**** The data

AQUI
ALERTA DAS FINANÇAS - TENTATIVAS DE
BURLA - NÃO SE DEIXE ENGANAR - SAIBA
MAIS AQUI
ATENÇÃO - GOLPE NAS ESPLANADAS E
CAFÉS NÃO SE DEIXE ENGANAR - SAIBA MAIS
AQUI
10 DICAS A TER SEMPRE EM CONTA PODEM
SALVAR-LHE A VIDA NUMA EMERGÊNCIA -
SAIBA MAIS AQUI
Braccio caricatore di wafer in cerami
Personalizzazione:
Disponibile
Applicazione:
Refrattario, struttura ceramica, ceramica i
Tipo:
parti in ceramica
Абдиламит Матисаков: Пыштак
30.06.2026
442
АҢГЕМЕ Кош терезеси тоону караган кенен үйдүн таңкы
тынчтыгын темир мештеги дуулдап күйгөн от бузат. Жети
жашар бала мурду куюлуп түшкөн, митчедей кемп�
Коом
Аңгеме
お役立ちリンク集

********
**** The data

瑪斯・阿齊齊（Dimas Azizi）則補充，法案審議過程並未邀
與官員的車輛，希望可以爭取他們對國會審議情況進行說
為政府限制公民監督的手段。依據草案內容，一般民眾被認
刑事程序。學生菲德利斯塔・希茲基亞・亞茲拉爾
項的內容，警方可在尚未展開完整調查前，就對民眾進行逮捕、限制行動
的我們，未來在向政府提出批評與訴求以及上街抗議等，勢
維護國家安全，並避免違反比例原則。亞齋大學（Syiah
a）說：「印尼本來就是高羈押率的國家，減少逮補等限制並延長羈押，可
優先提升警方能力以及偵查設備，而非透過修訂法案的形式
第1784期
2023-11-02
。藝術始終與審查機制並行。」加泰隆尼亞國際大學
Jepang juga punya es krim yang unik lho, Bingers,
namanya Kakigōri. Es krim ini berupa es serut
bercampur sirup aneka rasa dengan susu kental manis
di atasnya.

********
**** The data

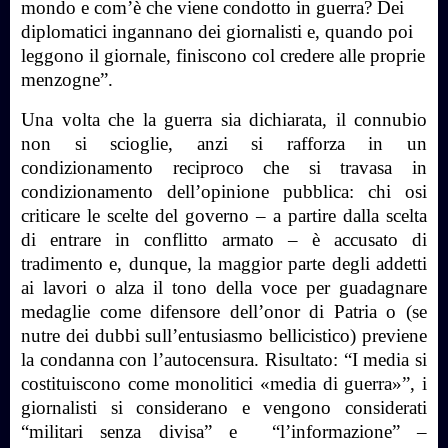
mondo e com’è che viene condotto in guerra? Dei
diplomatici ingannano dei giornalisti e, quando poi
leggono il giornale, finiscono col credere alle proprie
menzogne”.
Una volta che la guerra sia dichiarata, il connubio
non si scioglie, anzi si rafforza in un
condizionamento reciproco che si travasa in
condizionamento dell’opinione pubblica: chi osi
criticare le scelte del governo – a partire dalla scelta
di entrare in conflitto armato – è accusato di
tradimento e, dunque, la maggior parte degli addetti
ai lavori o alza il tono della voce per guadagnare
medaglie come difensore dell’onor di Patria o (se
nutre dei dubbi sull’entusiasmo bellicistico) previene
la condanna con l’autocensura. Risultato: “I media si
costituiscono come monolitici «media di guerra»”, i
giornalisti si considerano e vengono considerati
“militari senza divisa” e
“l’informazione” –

********

» Work instructions: Set down exactly the lines of the data above, beginning with the line that has "刑事程序。學生菲德利斯塔・希茲基亞・亞茲拉爾" and ending with the line that has "di atasnya.", and no others.

» Solution for this task:
刑事程序。學生菲德利斯塔・希茲基亞・亞茲拉爾
項的內容，警方可在尚未展開完整調查前，就對民眾進行逮捕、限制行動
的我們，未來在向政府提出批評與訴求以及上街抗議等，勢
維護國家安全，並避免違反比例原則。亞齋大學（Syiah
a）說：「印尼本來就是高羈押率的國家，減少逮補等限制並延長羈押，可
優先提升警方能力以及偵查設備，而非透過修訂法案的形式
第1784期
2023-11-02
。藝術始終與審查機制並行。」加泰隆尼亞國際大學
Jepang juga punya es krim yang unik lho, Bingers,
namanya Kakigōri. Es krim ini berupa es serut
bercampur sirup aneka rasa dengan susu kental manis
di atasnya.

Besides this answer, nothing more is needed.